En Molise, François rend hommage à Célestin V, le premier pape « renonciateur »
(RV) Le Pape François était ce samedi dans le Molise. Cette journée était jalonnée
par de nombreuses rencontres, réparties entre les principales villes de cette région
italienne, Campobasso et Isernia. C’est dans cette dernière que le pape a achevé sa
visite, lors d’un moment fort partagé avec les habitants sur la place de la Cathédrale
Saint-Pierre : le lancement de l’année jubilaire célestine. Car c’est précisément
le 5 juillet 1294 que fut élu pape un natif d’Isernia, célèbre pour sa sainteté, et
plus encore pour son geste qui, dit-on, aurait inspiré Benoît XVI : Célestin V, le
premier pape de l’Eglise catholique ayant renoncé à sa charge.
Fra’ Pietro
da Morrone, un ermite devenu pape
Le parcours du futur Célestin V n’a rien
de commun avec celui de Benoît XVI, et pourtant le « sentier » pontifical emprunté
par les deux hommes les mèneront chacun à la renonciation.
Né vers 1210 dans
une famille de pieux et modestes paysans de l’actuel Molise, Pietro da Morrone revêt
l’habit bénédictin à l’âge de vingt ans. Après son ordination à Rome en 1241, le jeune
prêtre retourne dans ses montagnes natales, les Abruzzes. C’est ici, dans une grotte
du Monte Morrone (dont il prend le nom), qu’il commence une vie d’ermite. Ce choix
le conduit à fonder une congrégation d’ermites, et fait déjà grandir, de son vivant,
sa réputation de sainteté. Pendant près de cinquante ans, fra’ Pietro mène une
vie de solitude et d’ascèse, loin des conflits et autres jeux de pouvoir qui opposent
souverains étrangers et familles princières, notamment à propos du trône de Saint
Pierre. Le XIIIe siècle est, rappelons-le, celui de Saint Louis puis Philippe Le
Bel, celui des Guelfes et des Gibelins.
Même les cardinaux, réunis en conclave
à partir de 1292, n’arrivent pas à s’entendre sur le nom du nouveau pape. La charge
reste vacante deux ans. Ils finissent par aller chercher le Pape, non pas « au bout
du monde », mais au fond d’une cellule monastique où vit un vieillard que l’on dit
saint : Pietro da Morrone. Ce dernier est, contre son gré, élu à l’unanimité le 5
juillet, puis couronné le 29 aout sous le nom de Célestin V, à L’Aquila, cité abruzzaise.

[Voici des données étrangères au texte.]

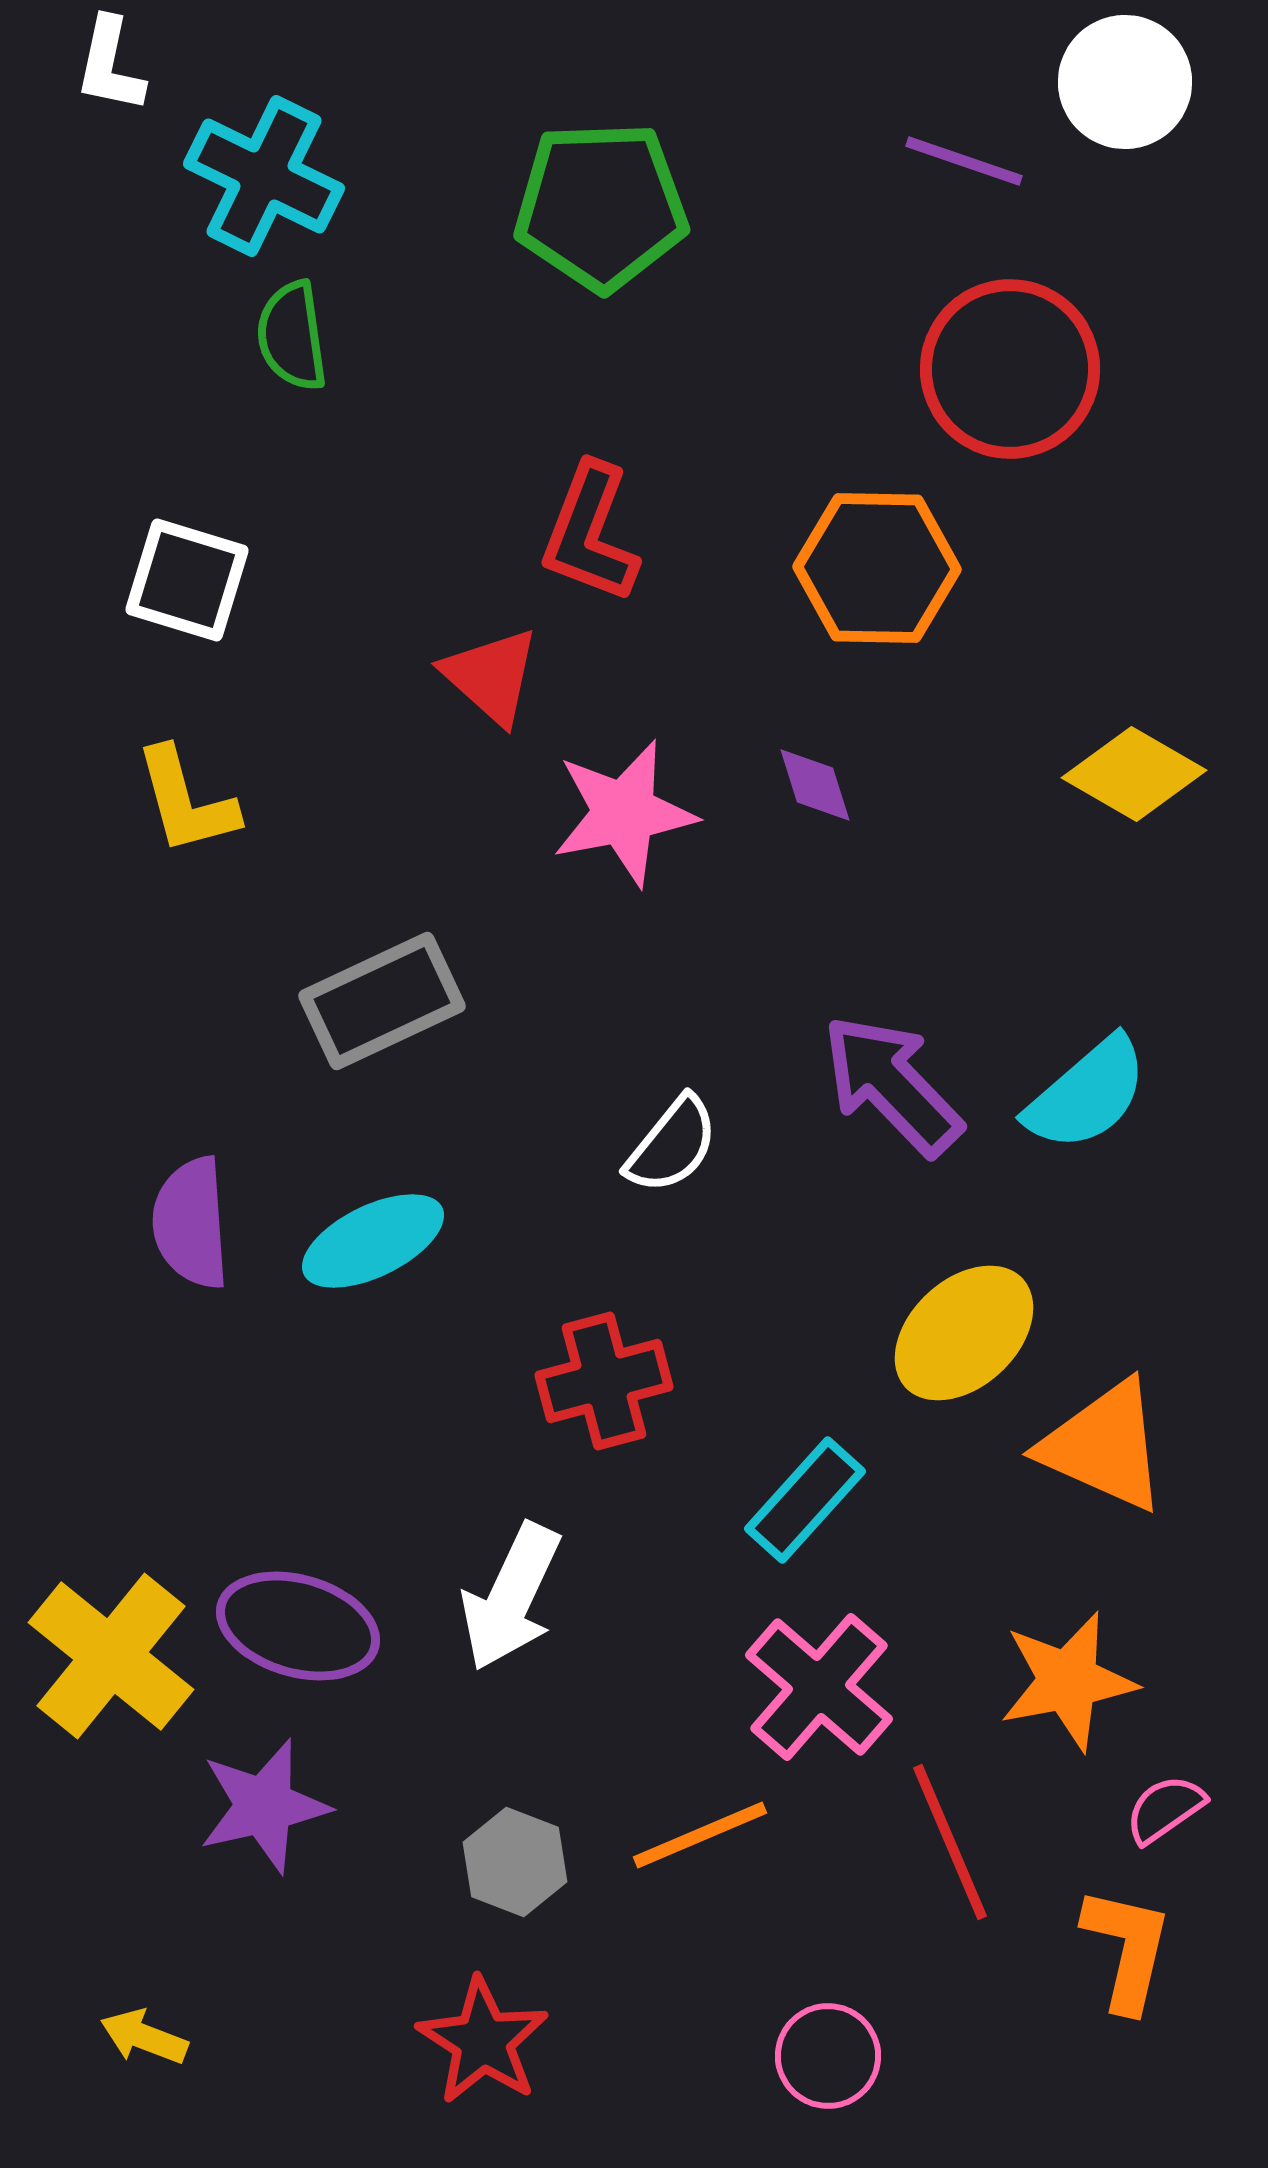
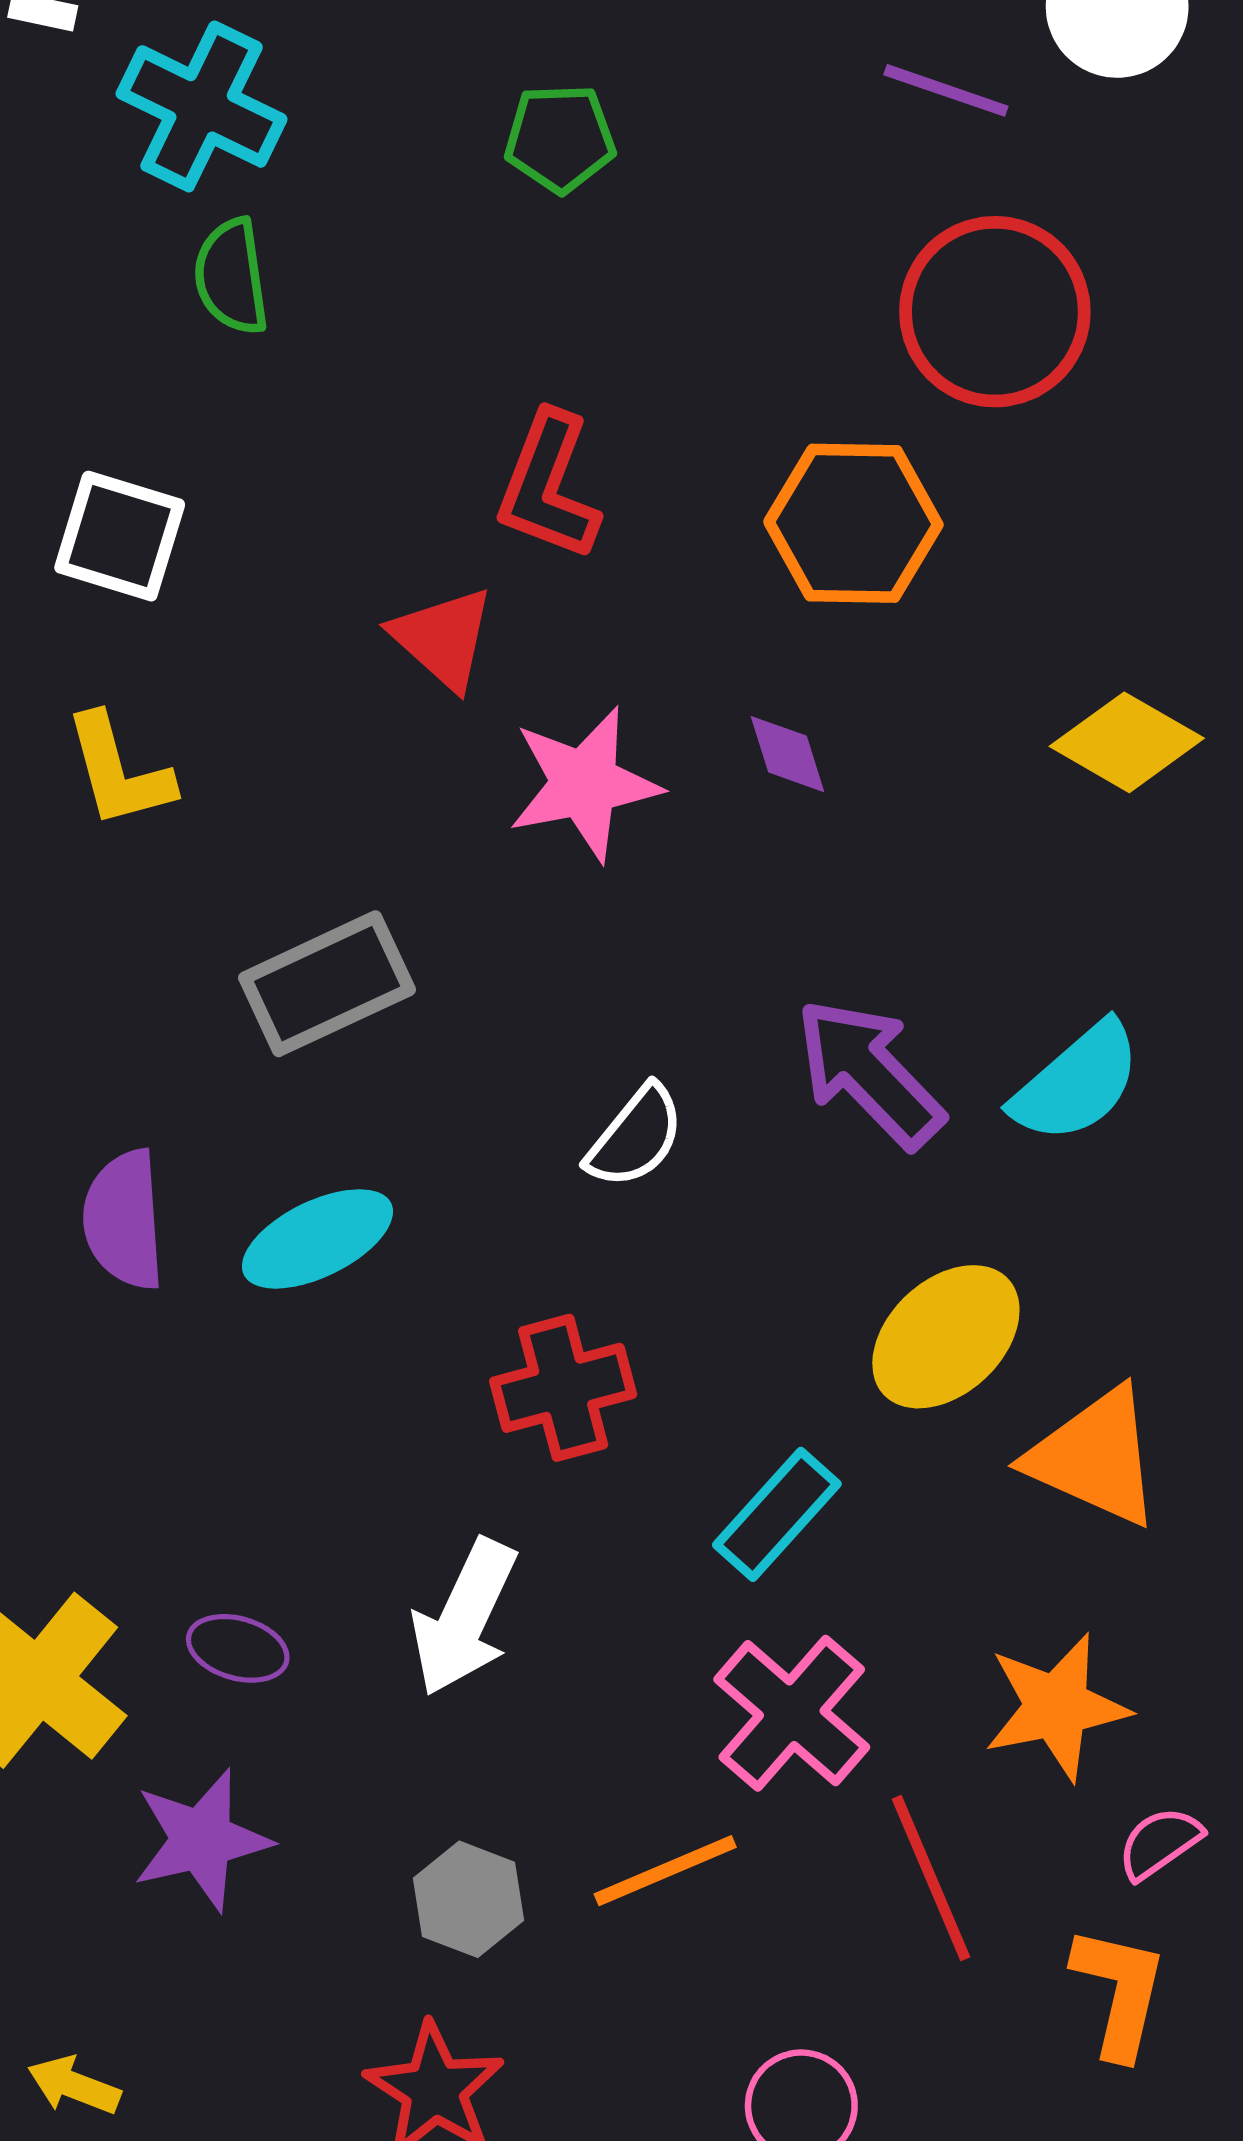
green pentagon: (601, 206) -> (560, 138), size x0.6
purple ellipse: (298, 1626) -> (238, 1648), size x0.6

De la renonciation à la canonisation
Mais le pontificat de Célestin
V commence mal : le Pape doit essuyer de nombreuses critiques. On lui reproche sa
formation théologique insuffisante, sa méconnaissance du droit canonique et du fonctionnement
de la Curie romaine. Ce n’était pas le cas de Benoît XVI ; toutefois, il est intéressant
de relever les similitudes du bref discours prononcé par les deux hommes le jour
de leur renonciation. Le 10 décembre 1294, après moins de cinq mois de pontificat,
Célestin V invoque devant son entourage son « humilité » et la « faiblesse
de [son] corps », qui le conduisent à abandonner « librement et spontanément
le Pontificat », afin de retrouver « la tranquillité perdue » que lui offrait
sa vie d’ermite. Un calme que Célestin retrouve d’une manière peu pacifique, puisque
son successeur Boniface VIII le fait enfermer dans une cellule du château de Fumone,
dans la région de Rome. Il y meurt dix mois plus tard, puis, au terme d’un long procès
en canonisation, est déclaré saint en 1313.
Sans doute Benoît XVI a-t-il médité
la vie de Saint Célestin. Sans doute a-t-il été touché par cet exemple d’humilité.
Trois gestes forts le rappellent. D’abord, le 28 avril 2009, lors d’une visite à
la basilique du Collemaggio, Benoît XVI dépose sur le mausolée de Célestin V le pallium
qu'il portait le jour de son intronisation. Puis le 11 février 2013, il annonce sa
renonciation devant les cardinaux réunis en consistoire, la justifiant notamment par
une « vigueur qui […] s’est amoindrie ». Le pape émérite montre ensuite son
désir de mener une vie de contemplation et de prière, en se retirant au monastère
Mater Ecclesiae, derrière les murs du Vatican. A une différence près : Benoît et son
successeur François, sont, eux, unis par une amitié sincère et durable.